Vitalik Buterin, co-founder of Ethereum, spoke at the Toronto Star making some interesting statements about fees, adoption and scalability of the blockchain.
Buterin confirmed that the Ethereum blockchain is overloaded. A large organisation that intends to build on Ethereum would further overload the blockchain and would also increase the cost of transactions.
The network is now at its limit and this hinders the adoption on a large scale. The only way to improve this situation, according to Buterin, is Proof of Stake.
For Buterin, the big problem today is that every computer has to verify every transaction. It is necessary to move to a network where each computer verifies on average a certain number of transactions, a small part of the total. This would sacrifice a small part of the overall security but would reduce costs by a factor of 100.
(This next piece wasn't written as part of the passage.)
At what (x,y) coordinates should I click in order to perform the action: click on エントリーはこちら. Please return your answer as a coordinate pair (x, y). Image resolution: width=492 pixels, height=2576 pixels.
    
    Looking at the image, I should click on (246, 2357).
Ethereum’s fees are currently decreasing and register the lowest value of the last 50 days with an average of 0.11 ether per transaction.
Buterin believes that scalability is not the only problem. Other challenges include usability, privacy and account security. From a security point of view, for example, attempts are being made to make life difficult for cybercriminals by using multiple keys to access wallets.
The role of governments
The price of Ether is another key factor that generates uncertainty but this is in no way controllable by the Ethereum Foundation. Buterin believes that governments have a key role to play.
“Governments do have a role and one of the roles is regulation. The usual concerns are about cryptocurrency exchanges where the basic idea is to do fundraising for a new project by directly selling tokens on the blockchains. There are debates whether specific kinds of ICOs [initial coin offerings] are legally categorized as securities”.
Blockchain is not just bitcoin
Another noteworthy part of the interview sees Buterin talking about the potential of the blockchain that people too often confuse with Bitcoin.
“One of the big things that needs to be communicated is the fact that five years ago the blockchain was just about bitcoin, but now it’s much bigger than just bitcoin. It’s split off into separate spaces that have a lot of different visions. For bitcoin, the idea is that you have decentralized cryptocurrency running on blockchain and protected from corporate and state control that’s not going to deflate on you and it’s not going to get confiscated. The blockchain is just a tool to make that specific thing possible”.